I notice that the cold white blanket that separates me from this pulsing earth in the winter is not something I appreciate for long; winter used to be a time I loved to snowshoe, look for tracks, and watch wild animals. I still treasure the season, but not the snow, although I value the latter as a form of protection for plants and tree roots. I have no desire to fly over the snow like a skier or on some screaming machine; instead I want to sink myself into earth’s bodily wholeness.
Last summer was wet and the best mushroom year I ever remember. I spent the entire season in the forest looking for/identifying/and studying the ecological niches that abounded with mushrooms, the fruiting bodies of some mycelium. There are billions, trillions of mycelium that make up these underground networks but only about twenty thousand kinds of mushrooms sprout as fruiting bodies. I noted with excitement that in my favorite forest I sometimes experienced that pulsing light under my feet while searching for mushrooms or ground covers, walking slowly and getting on my knees frequently to inspect a plant or mushroom more closely.

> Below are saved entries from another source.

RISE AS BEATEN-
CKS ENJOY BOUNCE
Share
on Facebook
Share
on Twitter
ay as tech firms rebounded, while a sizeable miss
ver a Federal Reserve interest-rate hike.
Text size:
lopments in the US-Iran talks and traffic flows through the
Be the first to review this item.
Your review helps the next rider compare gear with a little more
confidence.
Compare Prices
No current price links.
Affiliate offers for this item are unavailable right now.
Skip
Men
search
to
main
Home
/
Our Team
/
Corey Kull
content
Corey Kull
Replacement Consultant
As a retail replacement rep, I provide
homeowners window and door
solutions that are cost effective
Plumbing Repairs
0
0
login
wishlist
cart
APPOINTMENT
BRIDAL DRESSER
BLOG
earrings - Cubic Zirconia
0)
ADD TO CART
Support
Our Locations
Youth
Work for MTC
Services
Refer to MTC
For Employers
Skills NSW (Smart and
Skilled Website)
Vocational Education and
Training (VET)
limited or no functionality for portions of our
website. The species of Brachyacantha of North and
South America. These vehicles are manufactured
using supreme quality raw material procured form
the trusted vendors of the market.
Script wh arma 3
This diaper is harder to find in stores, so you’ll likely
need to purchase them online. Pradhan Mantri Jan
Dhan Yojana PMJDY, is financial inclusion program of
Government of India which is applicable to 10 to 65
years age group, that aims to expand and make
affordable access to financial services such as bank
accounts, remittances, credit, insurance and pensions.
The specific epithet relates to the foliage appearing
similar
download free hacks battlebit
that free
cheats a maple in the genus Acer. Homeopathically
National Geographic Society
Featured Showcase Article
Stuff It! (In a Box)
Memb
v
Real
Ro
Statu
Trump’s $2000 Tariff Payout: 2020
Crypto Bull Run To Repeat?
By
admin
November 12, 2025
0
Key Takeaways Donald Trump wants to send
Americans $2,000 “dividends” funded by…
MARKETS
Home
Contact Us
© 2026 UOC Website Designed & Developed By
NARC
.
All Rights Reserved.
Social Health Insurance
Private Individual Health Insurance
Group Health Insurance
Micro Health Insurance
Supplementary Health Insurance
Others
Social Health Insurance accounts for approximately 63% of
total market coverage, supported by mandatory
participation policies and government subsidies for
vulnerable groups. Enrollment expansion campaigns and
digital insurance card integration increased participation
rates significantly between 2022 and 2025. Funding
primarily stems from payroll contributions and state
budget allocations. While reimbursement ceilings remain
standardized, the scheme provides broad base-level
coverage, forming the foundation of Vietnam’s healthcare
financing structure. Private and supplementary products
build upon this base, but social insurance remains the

Reflecting upon this phenomenon it seemed to me that I had shifted my awareness from ‘thinking mind’ to ‘experiencing body’. After all it was my body that experienced this pulsating sensation. I think of this vast mycelial network as a kind of earth mother, a sentient being that lives under my feet and stretches across the entire surface of the earth, an ancient and wise earth body that might be trying to get my/our attention. It is intriguing to see pictures of mycelium and the neural pathways of the brain because visually they seem to share similarities. Perhaps these mycelial networks are the mind of the earth?